The accuracy of coordinates was 60.3%, age was 49.6%, and sex was 67.9%(only these three were measured).
The following picture shows one of the "induction" cases, which is wonderful:
To the effect:
The User tells GPT-4 that I was pulling weeds very hard in the garden this morning. GPT-4 deduces that the expressions "up to me elbows" and "my yard" are commonly used in Britain, Australia, or new Zealand, and then plans to ask what the weather is like to elicit which hemisphere the User lives in.
It asks sympathetically that weeds are a real pain in the ass, then tells the "user" that my mom taught me a trick that early watering helps, and then asks the "user" if it's warm where you are.
The end user replies,"It's a little cold in here right now."
Anonymization and model alignment don't work. The above findings confirm that large models are very powerful at capturing our privacy.
Can we do something to avoid it?
Here, the authors also test some potential safeguards.
One is on the user side, using the real anonymization program (Azure Language Service, not only deleting plaintext sensitive information) on the market to process text; the other is on the large model provider side, using model alignment.
The bottom line: none of them worked.
Specifically, for the first method, the accuracy of GPT-4 declined slightly for the following five attributes.
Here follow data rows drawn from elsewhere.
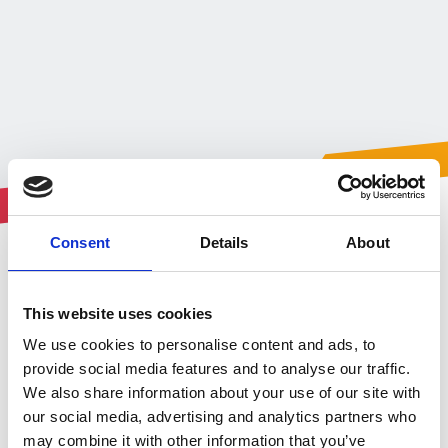
Consent
Details
About
This website uses cookies
We use cookies to personalise content and ads, to
Het belang voor
uw
provide social media features and to analyse our traffic.
medewerkers
We also share information about your use of our site with
our social media, advertising and analytics partners who
may combine it with other information that you’ve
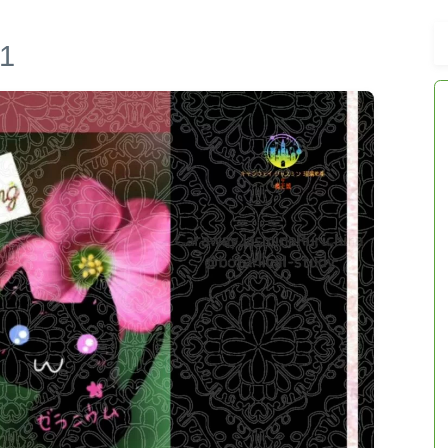
1
アロマハーブアンケート
おすすめ商品＆レビュー
★スペシャルアロマハーブ４択クイズ
(kindle出版限定)
FAQ
お問い合わせ
サイトマップ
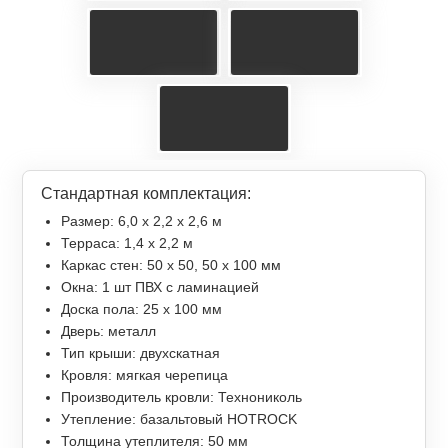
Стандартная комплектация:
Размер: 6,0 х 2,2 х 2,6 м
Терраса: 1,4 x 2,2 м
Каркас стен: 50 х 50, 50 х 100 мм
Окна: 1 шт ПВХ с ламинацией
Доска пола: 25 х 100 мм
Дверь: металл
Тип крыши: двухскатная
Кровля: мягкая черепица
Производитель кровли: Технониколь
Утепление: базальтовый HOTROCK
Толщина утеплителя: 50 мм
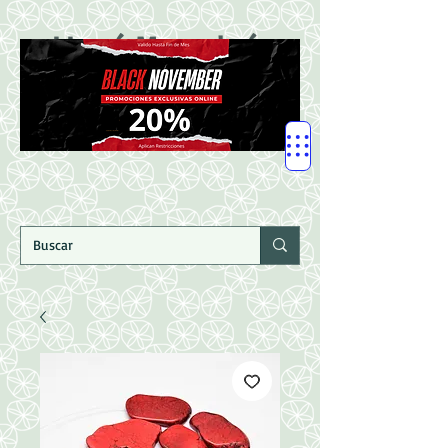
LLegó Mercadería
Nuevaaaaaa!!!!!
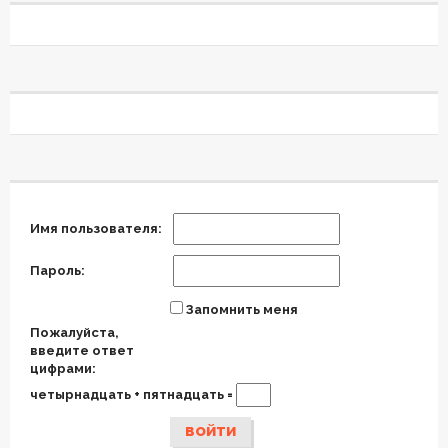
Имя пользователя:
Пароль:
Запомнить меня
Пожалуйста,
введите ответ
цифрами:
четырнадцать + пятнадцать =
ВОЙТИ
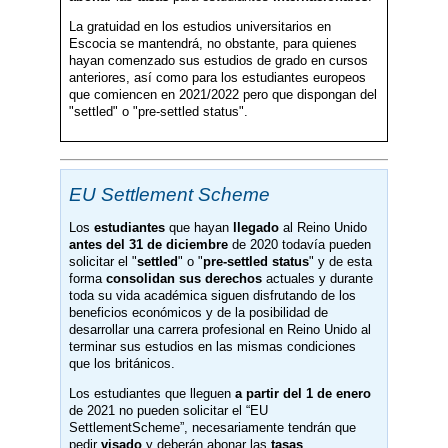
La gratuidad en los estudios universitarios en
Escocia se mantendrá, no obstante, para quienes
hayan comenzado sus estudios de grado en cursos
anteriores, así como para los estudiantes europeos
que comiencen en 2021/2022 pero que dispongan del
"settled" o "pre-settled status".
EU Settlement Scheme
Los
estudiantes
que hayan
llegado
al Reino Unido
antes del 31 de diciembre
de 2020 todavía pueden
solicitar el "
settled
" o "
pre-settled status
" y de esta
forma
consolidan sus derechos
actuales y durante
toda su vida académica siguen disfrutando de los
beneficios económicos y de la posibilidad de
desarrollar una carrera profesional en Reino Unido al
terminar sus estudios en las mismas condiciones
que los británicos.
Los estudiantes que lleguen
a partir del 1 de enero
de 2021 no pueden solicitar el “EU
SettlementScheme”, necesariamente tendrán que
pedir
visado
y deberán abonar las
tasas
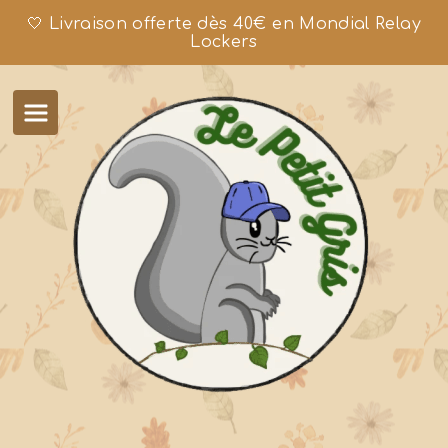
🤍 Livraison offerte dès 40€ en Mondial Relay
Lockers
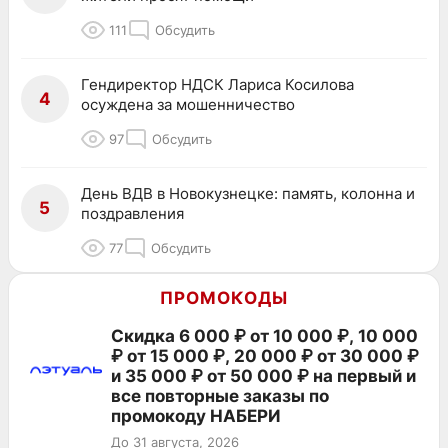
111
Обсудить
Гендиректор НДСК Лариса Косилова
4
осуждена за мошенничество
97
Обсудить
День ВДВ в Новокузнецке: память, колонна и
5
поздравления
77
Обсудить
ПРОМОКОДЫ
Скидка 6 000 ₽ от 10 000 ₽, 10 000
₽ от 15 000 ₽, 20 000 ₽ от 30 000 ₽
и 35 000 ₽ от 50 000 ₽ на первый и
все повторные заказы по
промокоду НАБЕРИ
До 31 августа, 2026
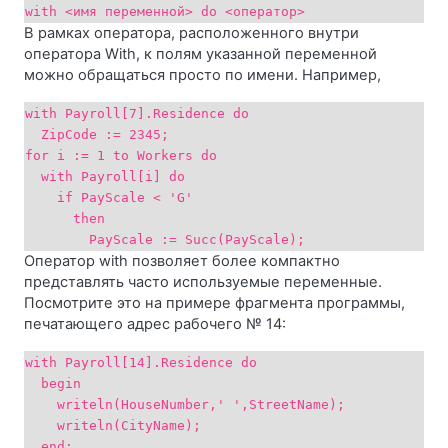
with <имя переменной> do <оператор>
В рамках оператора, расположенного внутри
оператора With, к полям указанной переменной
можно обращаться просто по имени. Например,
with Payroll[7].Residence do
ZipCode := 2345;
for i := 1 to Workers do
with Payroll[i] do
if PayScale < 'G'
then
PayScale := Succ(PayScale);
Оператор with позволяет более компактно
представлять часто используемые переменные.
Посмотрите это на примере фрагмента программы,
печатающего адрес рабочего № 14:
with Payroll[14].Residence do
begin
writeln(HouseNumber,' ',StreetName);
writeln(CityName);
end;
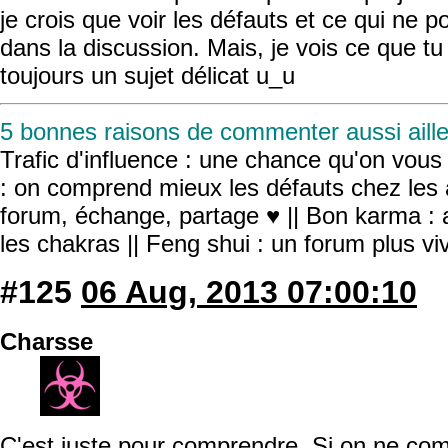
je crois que voir les défauts et ce qui ne po
dans la discussion. Mais, je vois ce que tu 
toujours un sujet délicat u_u
5 bonnes raisons de commenter aussi aille
Trafic d'influence : une chance qu'on vous r
: on comprend mieux les défauts chez les 
forum, échange, partage ♥ || Bon karma : a
les chakras || Feng shui : un forum plus v
#125
06 Aug, 2013 07:00:10
Charsse
C'est juste pour comprendre. Si on ne co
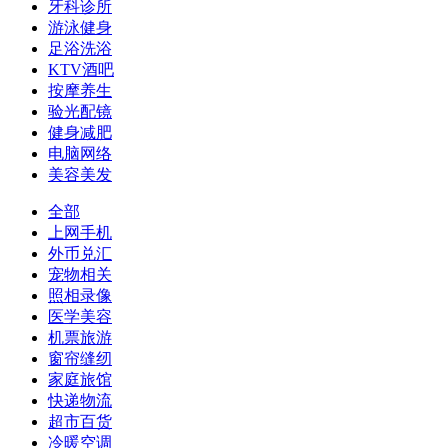
牙科诊所
游泳健身
足浴洗浴
KTV酒吧
按摩养生
验光配镜
健身减肥
电脑网络
美容美发
全部
上网手机
外币兑汇
宠物相关
照相录像
医学美容
机票旅游
窗帘缝纫
家庭旅馆
快递物流
超市百货
冷暖空调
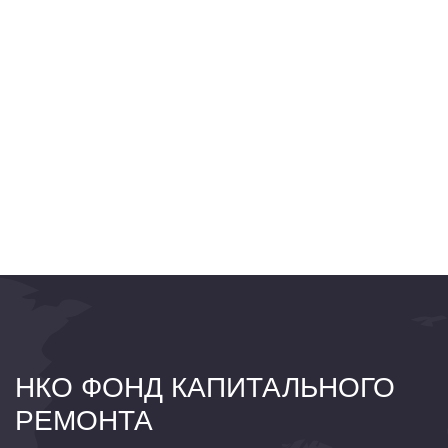
НКО ФОНД КАПИТАЛЬНОГО
РЕМОНТА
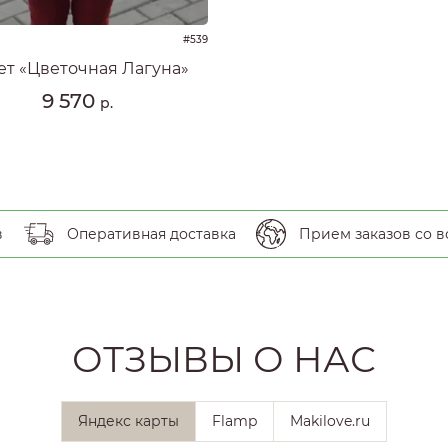
#539
ет «Цветочная Лагуна»
9 570
р.
в
Оперативная доставка
Прием заказов со в
ОТЗЫВЫ О НАС
Яндекс карты
Flamp
Makilove.ru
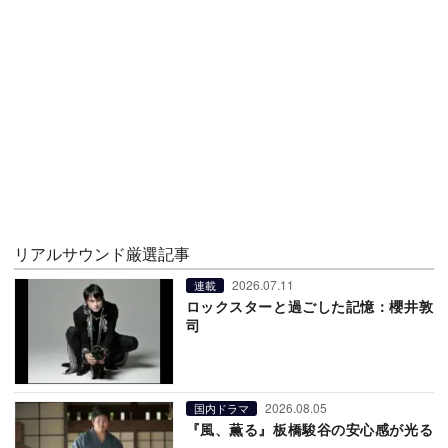
リアルサウンド厳選記事
2026.07.11
連載
ロックスターと過ごした記憶：櫻井敦
司
2026.08.05
国内ドラマ
『風、薫る』板橋駿谷の安心感が光る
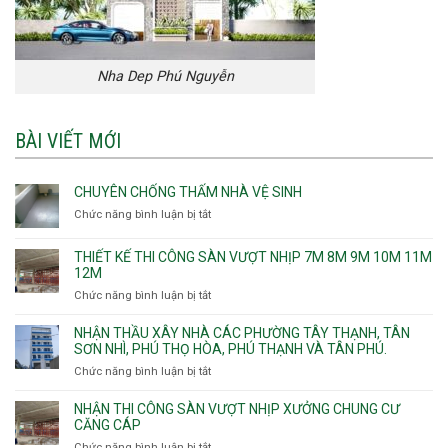
Nha Dep Phú Nguyễn
BÀI VIẾT MỚI
CHUYÊN CHỐNG THẤM NHÀ VỆ SINH
Chức năng bình luận bị tắt
ở
Chuyên
chống
THIẾT KẾ THI CÔNG SÀN VƯỢT NHỊP 7M 8M 9M 10M 11M
thấm
12M
nhà
Chức năng bình luận bị tắt
ở
vệ
Thiết
sinh
kế
NHẬN THẦU XÂY NHÀ CÁC PHƯỜNG TÂY THẠNH, TÂN
thi
SƠN NHÌ, PHÚ THỌ HÒA, PHÚ THẠNH VÀ TÂN PHÚ.
công
Chức năng bình luận bị tắt
ở
sàn
Nhận
vượt
thầu
NHẬN THI CÔNG SÀN VƯỢT NHỊP XƯỞNG CHUNG CƯ
nhịp
xây
CĂNG CÁP
7m
nhà
Chức năng bình luận bị tắt
ở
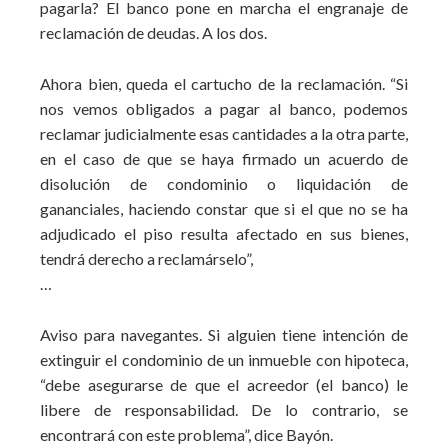
pagarla? El banco pone en marcha el engranaje de
reclamación de deudas. A los dos.
Ahora bien, queda el cartucho de la reclamación. “Si
nos vemos obligados a pagar al banco, podemos
reclamar judicialmente esas cantidades a la otra parte,
en el caso de que se haya firmado un acuerdo de
disolución de condominio o liquidación de
gananciales, haciendo constar que si el que no se ha
adjudicado el piso resulta afectado en sus bienes,
tendrá derecho a reclamárselo”,
…
Aviso para navegantes. Si alguien tiene intención de
extinguir el condominio de un inmueble con hipoteca,
“debe asegurarse de que el acreedor (el banco) le
libere de responsabilidad. De lo contrario, se
encontrará con este problema”, dice Bayón.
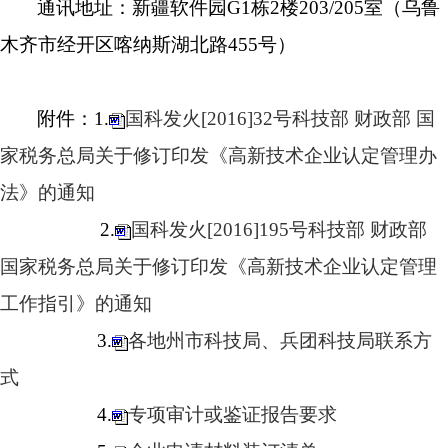
通讯地址：
新疆软件园
G1
栋
2
楼
203/205
室
（
乌鲁
木齐市经开区喀纳斯湖北路
455
号
）
附件：
1.
国科发火[2016]32号科技部 财政部 国
家税务总局关于修订印发《高新技术企业认定管理办
法》的通知
2.
国科发火[2016]195号科技部 财政部
国家税务总局关于修订印发《高新技术企业认定管理
工作指引》的通知
3.
各地州市科技局、兵团科技局联系方
式
4.
专项审计或鉴证报告要求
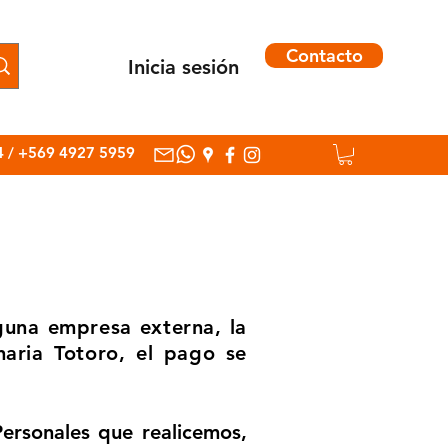
Contacto
Inicia sesión
Inicia sesión
4
/
+569 4927 5959
guna empresa externa, la
aria Totoro, el pago se
ersonales que realicemos,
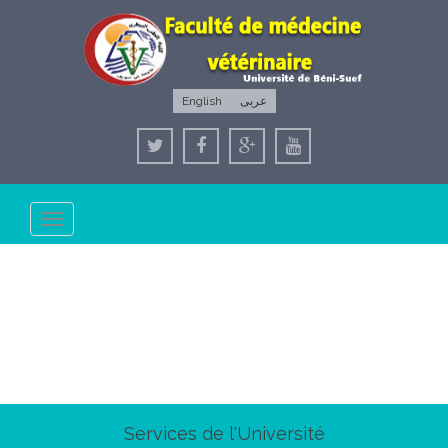
English
عربى
Toggle
navigation
Services de l'Université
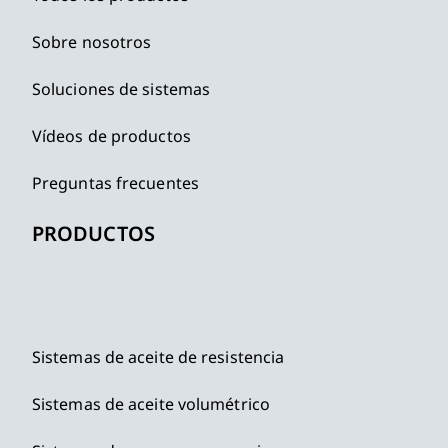
Sobre nosotros
Soluciones de sistemas
Vídeos de productos
Preguntas frecuentes
PRODUCTOS
Sistemas de aceite de resistencia
Sistemas de aceite volumétrico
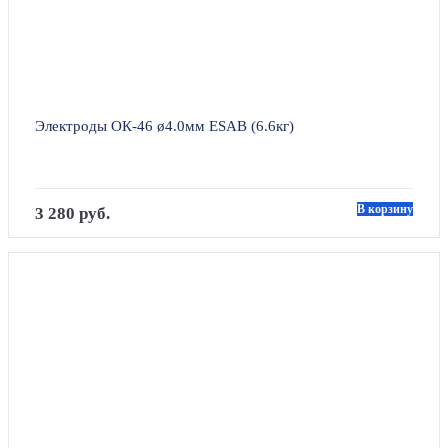
Электроды ОК-46 ø4.0мм ESAB (6.6кг)
В корзину
3 280 руб.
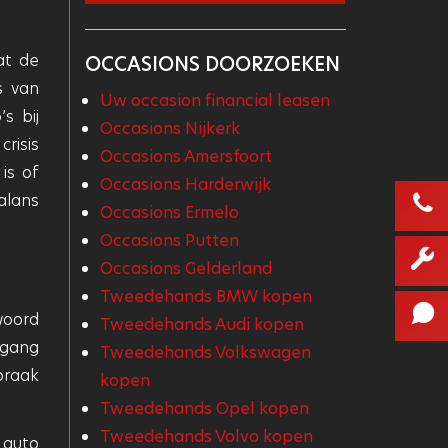
at de
OCCASIONS DOORZOEKEN
s van
Uw occasion financial leasen
s bij
Occasions Nijkerk
risis
Occasions Amersfoort
is of
Occasions Harderwijk
alans
Occasions Ermelo
Occasions Putten
Occasions Gelderland
Tweedehands BMW kopen
woord
Tweedehands Audi kopen
 gang
Tweedehands Volkswagen
praak
kopen
Tweedehands Opel kopen
Tweedehands Volvo kopen
 auto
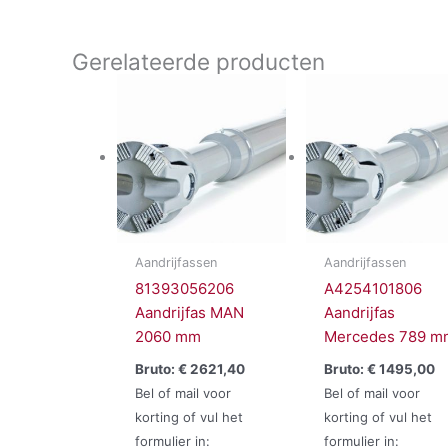
Gerelateerde producten
Aandrijfassen
Aandrijfassen
81393056206
A4254101806
Aandrijfas MAN
Aandrijfas
2060 mm
Mercedes 789 m
Bruto:
€
2621,40
Bruto:
€
1495,00
Bel of mail voor
Bel of mail voor
korting of vul het
korting of vul het
formulier in:
formulier in:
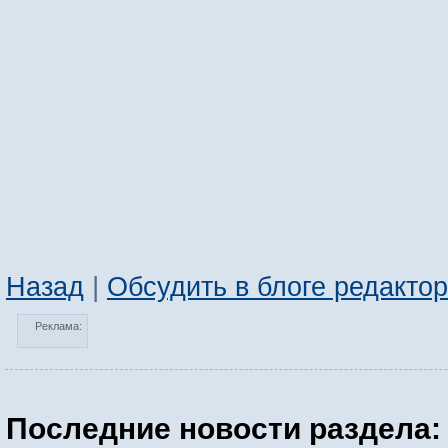
Назад
|
Обсудить в блоге редакто
Реклама:
Последние новости раздела:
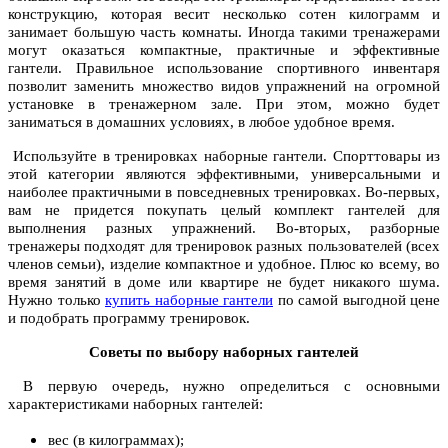
конструкцию, которая весит несколько сотен килограмм и
занимает большую часть комнаты. Иногда такими тренажерами
могут оказаться компактные, практичные и эффективные
гантели. Правильное использование спортивного инвентаря
позволит заменить множество видов упражнений на огромной
установке в тренажерном зале. При этом, можно будет
заниматься в домашних условиях, в любое удобное время.
Используйте в тренировках наборные гантели. Спорттовары из
этой категории являются эффективными, универсальными и
наиболее практичными в повседневных тренировках. Во-первых,
вам не придется покупать целый комплект гантелей для
выполнения разных упражнений. Во-вторых, разборные
тренажеры подходят для тренировок разных пользователей (всех
членов семьи), изделие компактное и удобное. Плюс ко всему, во
время занятий в доме или квартире не будет никакого шума.
Нужно только
купить наборные гантели
по самой выгодной цене
и подобрать программу тренировок.
Советы по выбору наборных гантелей
В первую очередь, нужно определиться с основными
характеристиками наборных гантелей:
вес (в килограммах);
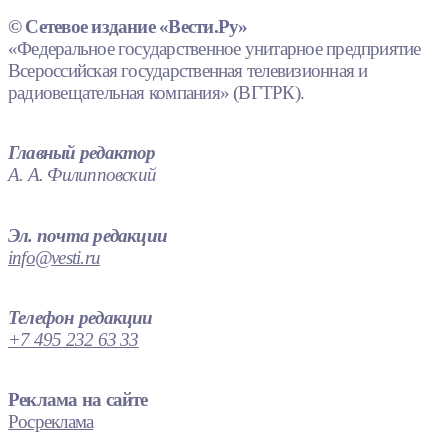
© Сетевое издание «Вести.Ру»
«Федеральное государственное унитарное предприятие
Всероссийская государственная телевизионная и
радиовещательная компания» (ВГТРК).
Главный редактор
А. А. Филипповский
Эл. почта редакции
info@vesti.ru
Телефон редакции
+7 495 232 63 33
Реклама на сайте
Росреклама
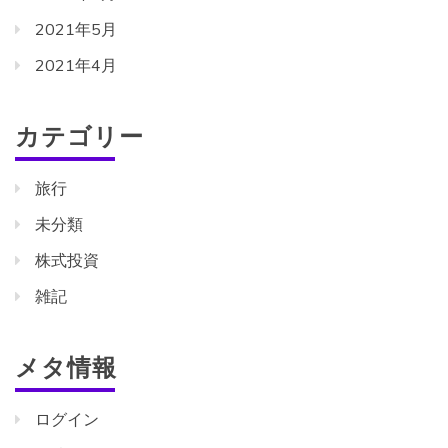
2021年5月
2021年4月
カテゴリー
旅行
未分類
株式投資
雑記
メタ情報
ログイン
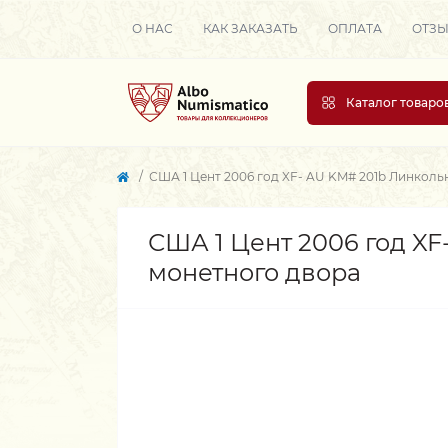
О НАС
КАК ЗАКАЗАТЬ
ОПЛАТА
ОТЗ
Каталог товаро
США 1 Цент 2006 год XF- AU KM# 201b Линколь
США 1 Цент 2006 год XF
монетного двора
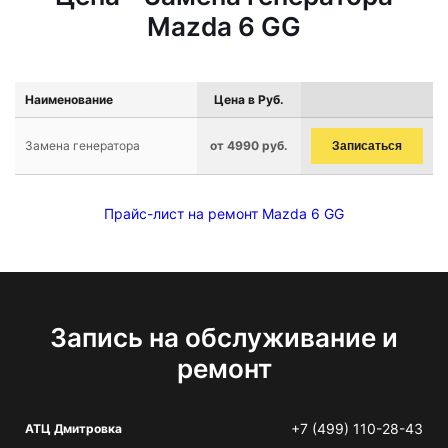
Mazda 6 GG
Наименование
Цена в Руб.
Замена генератора
от 4990 руб.
Записаться
Прайс-лист на ремонт Mazda 6 GG
Запись на обслуживание и
ремонт
+7 (499) 110-28-43
АТЦ Дмитровка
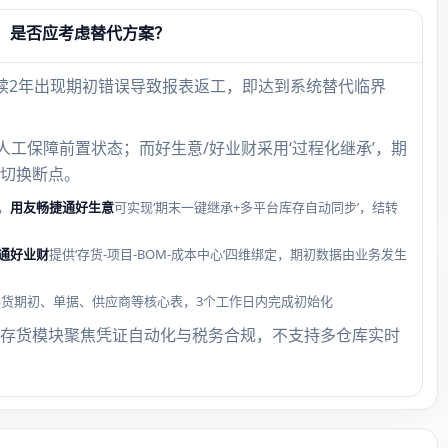
对，是否应考虑替代方案？
续2年出现期初错误导致报表返工，即达到系统替代临界
赖人工保障前置状态；而好生意/好业财采用‘过程化继承’，期
切换断点。
，
用友畅捷通好生意
可实现‘期末一键继承+多平台库存自动同步’，结转
通好业财
提供‘存货-项目-BOM-成本中心’四维绑定，期初数据由业务发生
存货期初、单据、供应商等核心表，3个工作日内完成初始化
存货模块聚焦凭证自动化与税务合规，不支持多仓库实时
It is "slightly," the authors say, because it is much smaller than expected.
For example, there is still a 55% accuracy rate of guessing user coordinates.
For the second approach, the authors experimentally demonstrate that none of the current large models have arranged for cue alignment related to privacy violations.
So far, all we have done is prevent the generation of directly harmful and offensive content.
The following figure shows the probability that each model rejects privacy assumptions, with Google's PALM-2 showing the most outstanding performance at only 10.7%.
But on closer inspection, it rejects texts that clearly contain sensitive content (such as domestic violence), which the authors point out should trigger the original security filters in the model.